Any chance of Qwen Image Edit quants?
Any chance of Qwen Image Edit quants?
There are some from QuantStack, but the quality seems quite low at <= Q3. Maybe they're not using the "new dynamic logic where the first/last layer is kept in high precision" technique.
Edit: I should mention that your set of quants is great and gives really good results even down at Q3.
Closing because I see the metadata has the same structure in the QuantStack quants, so that's probably not the issue.
Yeah, I think those are also created with the latest code, which has the dynamic logic enabled by default for Qwen Image.
Might try and see if it can be improved for the edit model, though (iirc I was seeing something similar with the I2V wan model before, where it was more sensitive to quantization than the T2V so who knows)

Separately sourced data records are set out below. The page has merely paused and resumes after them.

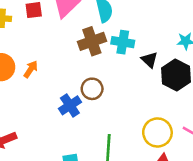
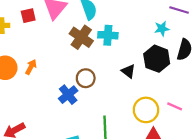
brown cross: (92, 41) -> (81, 37), turned -30
black triangle: (149, 60) -> (128, 71), moved

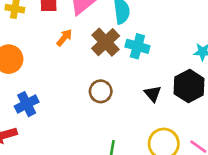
orange arrow: (31, 67) -> (64, 38), moved
blue cross: (68, 95) -> (27, 104), moved

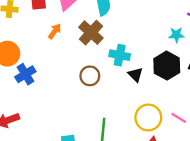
cyan cross: (137, 46) -> (120, 55), moved
blue cross: (27, 104) -> (25, 74), moved

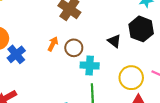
orange arrow: (55, 31) -> (53, 44), moved
cyan cross: (120, 55) -> (90, 65), moved

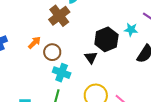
black hexagon: (141, 29) -> (106, 39), moved

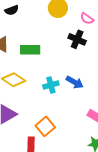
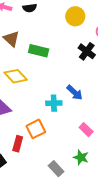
cyan cross: (51, 85) -> (54, 103), moved

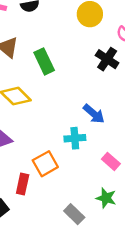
green rectangle: (39, 51) -> (44, 61), turned 54
cyan cross: (54, 103) -> (75, 138), moved

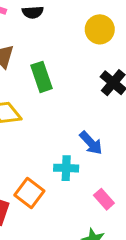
orange square: (45, 164) -> (29, 193), turned -30

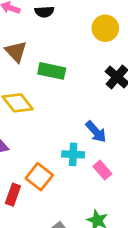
green rectangle: (42, 77) -> (52, 71), turned -60
pink rectangle: (104, 199) -> (102, 170), moved

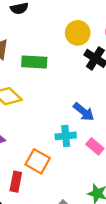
yellow circle: (105, 28) -> (78, 33), moved

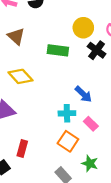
green rectangle: (34, 62) -> (58, 50), moved
orange square: (38, 161) -> (68, 141), moved

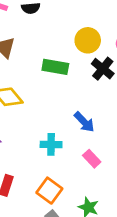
cyan cross: (67, 113) -> (51, 144), moved
orange square: (68, 141) -> (49, 191), moved

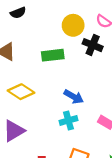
blue arrow: (84, 122) -> (74, 97), moved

for image-edit 2509, did a fist test, have to redo with all models but clean image on Q2_K quant:
// first/last block high precision test
if (arch == LLM_ARCH_QWEN_IMAGE){
if (
(name.find("transformer_blocks.0.") != std::string::npos) ||
(name.find("transformer_blocks.59.") != std::string::npos) // this should be dynamic
) {
if (ftype == LLAMA_FTYPE_MOSTLY_Q2_K ||
ftype == LLAMA_FTYPE_MOSTLY_Q3_K_S ||
ftype == LLAMA_FTYPE_MOSTLY_Q3_K_M ||
ftype == LLAMA_FTYPE_MOSTLY_Q3_K_L ||
ftype == LLAMA_FTYPE_MOSTLY_Q4_0 ||
ftype == LLAMA_FTYPE_MOSTLY_Q4_1 ||
ftype == LLAMA_FTYPE_MOSTLY_Q4_K_S ||
ftype == LLAMA_FTYPE_MOSTLY_Q4_K_M) {
new_type = GGML_TYPE_Q5_K; // Minimum Q5_K for low quants
}
else if (ftype == LLAMA_FTYPE_MOSTLY_Q5_K_M) {
new_type = GGML_TYPE_Q6_K;
}
}
}
did the trick, further testing...
for image-edit 2509, did a fist test, have to redo with all models but clean image on Q2_K quant:
// first/last block high precision test if (arch == LLM_ARCH_QWEN_IMAGE){ if ( (name.find("transformer_blocks.0.") != std::string::npos) || (name.find("transformer_blocks.59.") != std::string::npos) // this should be dynamic ) { if (ftype == LLAMA_FTYPE_MOSTLY_Q2_K || ftype == LLAMA_FTYPE_MOSTLY_Q3_K_S || ftype == LLAMA_FTYPE_MOSTLY_Q3_K_M || ftype == LLAMA_FTYPE_MOSTLY_Q3_K_L || ftype == LLAMA_FTYPE_MOSTLY_Q4_0 || ftype == LLAMA_FTYPE_MOSTLY_Q4_1 || ftype == LLAMA_FTYPE_MOSTLY_Q4_K_S || ftype == LLAMA_FTYPE_MOSTLY_Q4_K_M) { new_type = GGML_TYPE_Q5_K; // Minimum Q5_K for low quants } else if (ftype == LLAMA_FTYPE_MOSTLY_Q5_K_M) { new_type = GGML_TYPE_Q6_K; } } }
did the trick, further testing...
so simply a bit higher with first last block? That would be rather easy, nice!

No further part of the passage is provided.